Not directly yet, but:

# echo 'updates.strategy = "immediate"' > /run/zincati/config.d/99-finalize-once-out-of-maintenance-window.toml
# systemctl restart zincati.service

Will perform an immediate update, once.

Though I'm still not clear about what happens to the new/updated kargs. Possibly they get applied to the staged update, which is however discarded by the manual reboot?
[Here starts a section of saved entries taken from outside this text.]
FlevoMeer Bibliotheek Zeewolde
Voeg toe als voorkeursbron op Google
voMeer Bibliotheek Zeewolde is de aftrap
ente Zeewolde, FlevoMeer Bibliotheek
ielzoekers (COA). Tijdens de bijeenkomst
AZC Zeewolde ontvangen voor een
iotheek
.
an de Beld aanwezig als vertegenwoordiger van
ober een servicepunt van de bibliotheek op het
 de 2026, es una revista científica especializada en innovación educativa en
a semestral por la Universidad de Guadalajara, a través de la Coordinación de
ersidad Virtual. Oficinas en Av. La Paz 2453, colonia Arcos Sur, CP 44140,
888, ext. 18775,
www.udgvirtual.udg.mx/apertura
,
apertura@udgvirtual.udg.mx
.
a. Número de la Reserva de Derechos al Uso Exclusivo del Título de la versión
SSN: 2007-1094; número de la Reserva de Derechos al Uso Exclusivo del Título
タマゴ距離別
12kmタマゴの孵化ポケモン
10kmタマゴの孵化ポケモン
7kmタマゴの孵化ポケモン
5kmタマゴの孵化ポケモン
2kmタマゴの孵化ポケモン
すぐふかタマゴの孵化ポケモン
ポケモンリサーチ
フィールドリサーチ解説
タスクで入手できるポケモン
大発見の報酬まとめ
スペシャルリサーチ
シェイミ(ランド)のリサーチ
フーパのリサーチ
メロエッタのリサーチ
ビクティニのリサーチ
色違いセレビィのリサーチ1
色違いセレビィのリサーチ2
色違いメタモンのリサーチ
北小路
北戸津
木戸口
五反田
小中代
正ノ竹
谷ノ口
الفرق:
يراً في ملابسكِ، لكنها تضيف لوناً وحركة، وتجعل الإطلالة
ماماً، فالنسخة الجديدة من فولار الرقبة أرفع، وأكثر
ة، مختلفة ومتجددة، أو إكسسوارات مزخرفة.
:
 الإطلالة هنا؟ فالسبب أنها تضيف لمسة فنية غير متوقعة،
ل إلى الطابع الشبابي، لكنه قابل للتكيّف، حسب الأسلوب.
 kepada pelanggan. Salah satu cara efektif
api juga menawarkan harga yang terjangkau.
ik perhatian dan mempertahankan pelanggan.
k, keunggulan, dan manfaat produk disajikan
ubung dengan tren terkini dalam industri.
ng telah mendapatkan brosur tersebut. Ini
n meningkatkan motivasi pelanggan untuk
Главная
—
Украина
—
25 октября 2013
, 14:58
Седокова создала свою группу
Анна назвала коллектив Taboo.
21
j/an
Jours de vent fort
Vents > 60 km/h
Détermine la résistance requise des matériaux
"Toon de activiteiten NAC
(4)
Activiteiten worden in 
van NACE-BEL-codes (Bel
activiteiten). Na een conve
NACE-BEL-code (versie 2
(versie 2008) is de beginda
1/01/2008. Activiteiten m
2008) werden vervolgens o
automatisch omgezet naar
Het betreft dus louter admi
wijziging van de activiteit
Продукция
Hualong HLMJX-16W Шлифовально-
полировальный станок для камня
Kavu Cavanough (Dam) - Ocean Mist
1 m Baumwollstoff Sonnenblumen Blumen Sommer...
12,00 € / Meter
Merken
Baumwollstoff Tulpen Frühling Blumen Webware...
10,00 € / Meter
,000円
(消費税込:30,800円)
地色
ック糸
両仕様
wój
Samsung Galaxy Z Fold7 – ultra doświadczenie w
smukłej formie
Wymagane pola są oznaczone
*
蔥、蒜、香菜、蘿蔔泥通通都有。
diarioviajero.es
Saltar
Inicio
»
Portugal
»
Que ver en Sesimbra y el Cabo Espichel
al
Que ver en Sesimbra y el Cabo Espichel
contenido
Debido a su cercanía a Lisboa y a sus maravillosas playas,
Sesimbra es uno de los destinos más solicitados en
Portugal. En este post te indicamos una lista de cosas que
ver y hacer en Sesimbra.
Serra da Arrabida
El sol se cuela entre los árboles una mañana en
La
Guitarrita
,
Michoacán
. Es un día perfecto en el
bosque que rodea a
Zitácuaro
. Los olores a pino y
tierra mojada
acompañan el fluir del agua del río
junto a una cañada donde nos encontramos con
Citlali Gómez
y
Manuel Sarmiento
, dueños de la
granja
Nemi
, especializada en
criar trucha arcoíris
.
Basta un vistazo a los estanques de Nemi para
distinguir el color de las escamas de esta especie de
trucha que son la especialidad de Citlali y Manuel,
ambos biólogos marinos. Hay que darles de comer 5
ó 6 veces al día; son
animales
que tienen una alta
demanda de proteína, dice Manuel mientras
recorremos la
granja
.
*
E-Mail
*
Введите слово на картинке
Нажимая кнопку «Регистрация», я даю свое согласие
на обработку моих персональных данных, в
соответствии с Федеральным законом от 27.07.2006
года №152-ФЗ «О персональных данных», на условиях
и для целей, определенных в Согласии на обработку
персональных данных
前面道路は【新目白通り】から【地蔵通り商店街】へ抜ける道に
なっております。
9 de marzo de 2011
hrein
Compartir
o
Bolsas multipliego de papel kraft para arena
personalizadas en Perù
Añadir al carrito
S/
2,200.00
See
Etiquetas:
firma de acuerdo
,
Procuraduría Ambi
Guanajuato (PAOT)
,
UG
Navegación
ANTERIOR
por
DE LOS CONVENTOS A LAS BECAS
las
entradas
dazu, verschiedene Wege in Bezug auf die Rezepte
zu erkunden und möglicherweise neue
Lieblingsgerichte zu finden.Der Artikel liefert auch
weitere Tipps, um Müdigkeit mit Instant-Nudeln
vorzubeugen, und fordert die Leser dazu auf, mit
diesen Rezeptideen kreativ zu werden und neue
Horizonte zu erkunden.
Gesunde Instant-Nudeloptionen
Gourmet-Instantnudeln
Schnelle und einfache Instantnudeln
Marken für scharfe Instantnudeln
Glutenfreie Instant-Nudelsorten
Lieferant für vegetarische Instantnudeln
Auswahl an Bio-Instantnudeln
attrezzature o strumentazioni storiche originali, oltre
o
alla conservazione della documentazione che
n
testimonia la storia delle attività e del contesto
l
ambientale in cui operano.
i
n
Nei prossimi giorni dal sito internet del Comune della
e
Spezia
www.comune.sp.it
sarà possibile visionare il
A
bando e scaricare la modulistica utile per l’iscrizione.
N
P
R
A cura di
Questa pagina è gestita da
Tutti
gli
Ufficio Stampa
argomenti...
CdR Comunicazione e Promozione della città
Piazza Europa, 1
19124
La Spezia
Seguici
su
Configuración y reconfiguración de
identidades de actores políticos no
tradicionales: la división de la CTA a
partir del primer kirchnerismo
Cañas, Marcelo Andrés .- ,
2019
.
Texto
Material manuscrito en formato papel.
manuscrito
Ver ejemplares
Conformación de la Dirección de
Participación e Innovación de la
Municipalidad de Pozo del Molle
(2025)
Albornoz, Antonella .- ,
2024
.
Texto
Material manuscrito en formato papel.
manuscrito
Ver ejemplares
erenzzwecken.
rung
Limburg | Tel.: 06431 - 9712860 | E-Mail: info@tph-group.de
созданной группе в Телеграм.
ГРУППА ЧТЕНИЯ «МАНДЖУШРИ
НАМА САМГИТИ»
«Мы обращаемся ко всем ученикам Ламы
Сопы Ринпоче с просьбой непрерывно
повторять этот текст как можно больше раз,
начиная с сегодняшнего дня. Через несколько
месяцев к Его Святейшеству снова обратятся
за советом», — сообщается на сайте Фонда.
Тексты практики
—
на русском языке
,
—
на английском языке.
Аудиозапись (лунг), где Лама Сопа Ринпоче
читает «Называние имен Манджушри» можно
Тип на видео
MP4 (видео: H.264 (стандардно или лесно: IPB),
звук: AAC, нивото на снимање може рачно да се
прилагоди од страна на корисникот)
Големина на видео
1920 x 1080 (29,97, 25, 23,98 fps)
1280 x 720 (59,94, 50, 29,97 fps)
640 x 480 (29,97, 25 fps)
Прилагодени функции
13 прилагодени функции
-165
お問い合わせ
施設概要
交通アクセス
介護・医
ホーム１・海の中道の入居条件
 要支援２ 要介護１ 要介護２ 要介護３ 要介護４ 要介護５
lucab commented 3 years ago

If the above guess is correct, a more reliable way to tweak kargs and immediately apply changes would be:

# systemctl stop zincati.service
# rpm-ostree cleanup -p
# rpm-ostree kargs --delete=systemd.unified_cgroup_hierarchy --reboot

Although if that is the case, we should look for a way to improve the UX of this.

betermieux commented 3 years ago

OK, now it works. rpm-ostree kargs changed the kernel arguments of the staged update (probably worked all the time). After letting zincati upgrade the node with the immediate strategy, the new kernel arguments are used. I wouldn't fix anything, but maybe you should output a warning if rpm-ostree kargs changes kernel arguments of a (not yet) active deployment.

lucab commented 3 years ago

I suspect we can improve the UX of this in two directions:

betermieux commented 3 years ago

I agree with your first case, but I had tested rpm-ostree kargs --reboot, which will reboot the system immediatly. To my knowledge, --bypass-driver is only used for rpm-ostree upgrade not for rpm-ostree kargs . You will always have to point to the update driver if an update is pending.